Urban Design Hub’s proposals would deliver glasshouses, planter beds and a biodiversity centre in Birmingham’s Jewellery Quarter
Birmingham-based practice Urban Design Hub has created proposals to transform the top two levels of a multi-storey car park in the city’s Jewellery Quarter into an urban farm and community garden.
The scheme, created for campaign group Slow Food UK, would reconfigure part of the fifth and sixth levels of Vyse Street Car Park with glasshouses, a biodiversity centre and wind turbines.

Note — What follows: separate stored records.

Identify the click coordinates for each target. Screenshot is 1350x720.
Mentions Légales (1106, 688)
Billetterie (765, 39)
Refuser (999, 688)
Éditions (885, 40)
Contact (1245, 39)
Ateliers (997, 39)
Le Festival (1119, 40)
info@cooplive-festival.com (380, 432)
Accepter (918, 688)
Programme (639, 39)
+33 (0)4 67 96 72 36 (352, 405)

Documents produced by Urban Design Hub to support the application cite the growth of inner-city food-growing projects and the wider repurposing of multi-storey car parks. They referenced Carl Turner Architects’ Peckham Levels project in south-east London, the La Caverne mushroom-growing project in Paris, and the Gotham Greens scheme in New York.

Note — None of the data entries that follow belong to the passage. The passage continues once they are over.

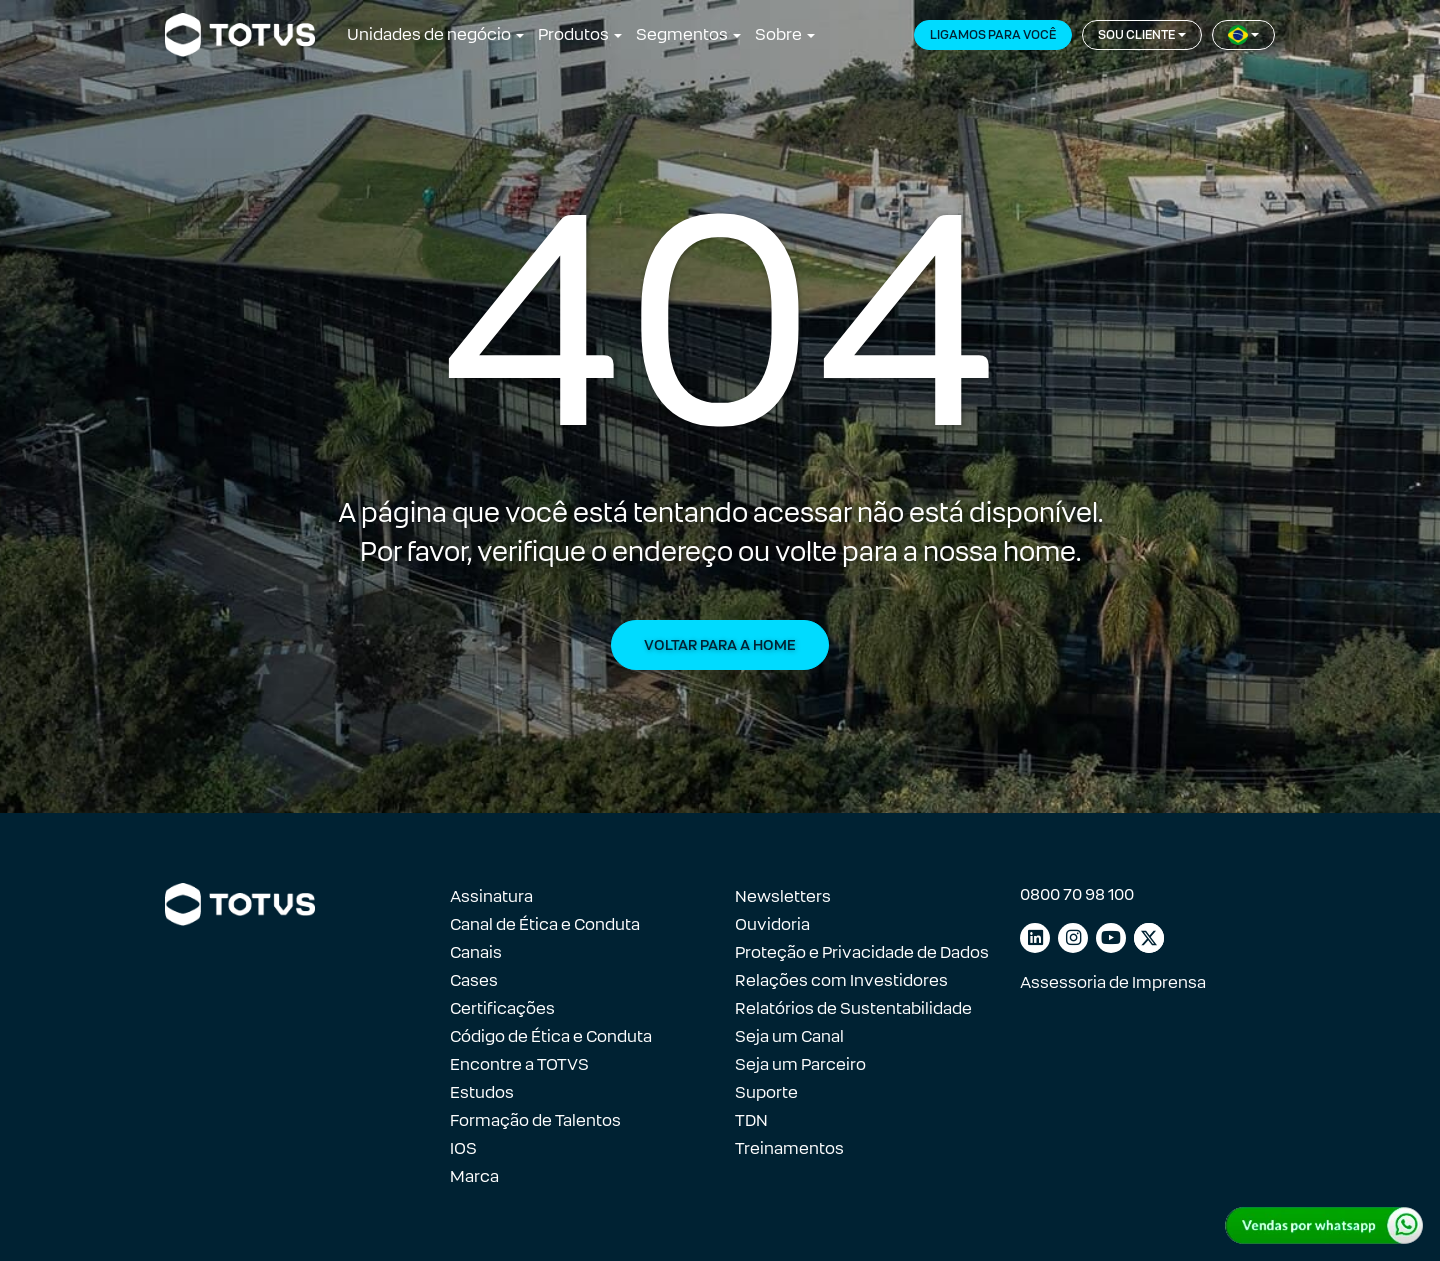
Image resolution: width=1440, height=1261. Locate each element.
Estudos (482, 1092)
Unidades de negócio (429, 34)
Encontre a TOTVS (519, 1064)
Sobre (778, 34)
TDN (751, 1120)
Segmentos (682, 34)
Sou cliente (1136, 35)
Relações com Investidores (841, 980)
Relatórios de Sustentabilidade (853, 1008)
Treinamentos (789, 1148)
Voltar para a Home (720, 645)
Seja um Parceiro (800, 1064)
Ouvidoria (772, 924)
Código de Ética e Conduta (551, 1036)
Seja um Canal (789, 1036)
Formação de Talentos (535, 1120)
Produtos (573, 34)
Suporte (766, 1092)
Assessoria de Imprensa (1113, 982)
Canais (476, 952)
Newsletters (783, 896)
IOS (463, 1148)
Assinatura (491, 896)
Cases (474, 980)
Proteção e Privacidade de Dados (862, 952)
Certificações (502, 1008)
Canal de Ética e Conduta (545, 924)
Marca (474, 1176)
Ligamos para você (993, 35)
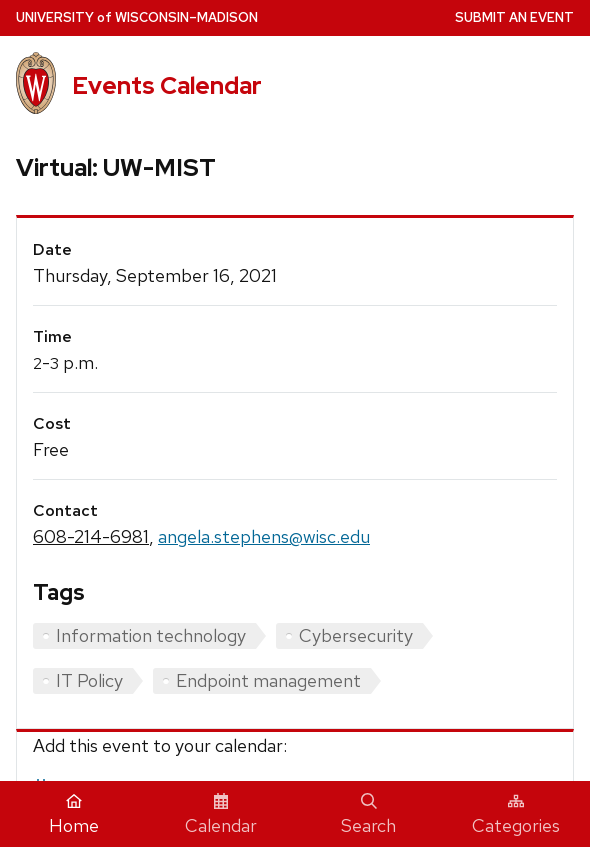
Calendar (221, 815)
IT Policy (89, 680)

The first phase of the Vyse Street Food Project would cover around 950sq m of the northern end of the car park and deliver two-to-three storey glasshouses for vegetable-growing, traditional growing beds, bee-keeping facilities, events space and a biodiversity centre with a kitchen and café.
Urban Design Hub’s design and access for the project said the initial phase of the scheme would allow the project team and Birmingham City Council to determine whether locally-grown food could find its way to the local market and “test growing methods and the limitations of growing in the city”.
A second phase of the scheme – which is not part of the current planning application – would extend the urban farm concept to other areas of the car park.
The proposals are out to public consultation until early April.